*WORK REQUEST:* State the number of lines in the records beneath that hold the word "مظلات", and add nothing.

*Dataset entries:*
- Opening Delimiter -

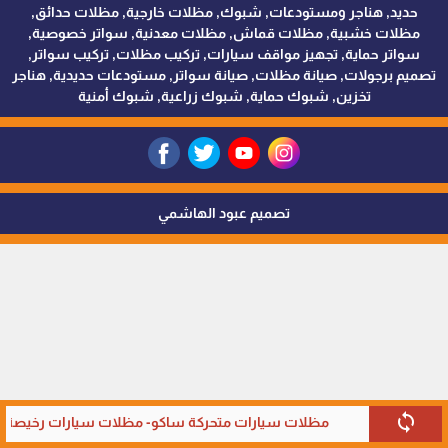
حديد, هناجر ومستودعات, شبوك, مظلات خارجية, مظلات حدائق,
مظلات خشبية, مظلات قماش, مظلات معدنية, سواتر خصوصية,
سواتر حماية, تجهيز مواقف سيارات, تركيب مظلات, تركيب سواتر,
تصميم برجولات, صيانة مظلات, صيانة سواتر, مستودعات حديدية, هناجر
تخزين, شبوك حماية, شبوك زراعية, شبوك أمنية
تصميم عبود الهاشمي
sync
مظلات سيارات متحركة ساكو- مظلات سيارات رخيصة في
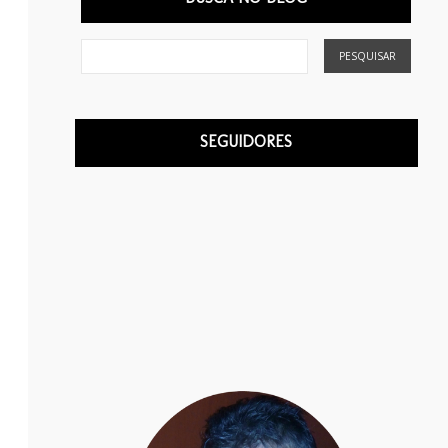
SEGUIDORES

- Closing Delimiter -

*WRITTEN SOLUTION:* 5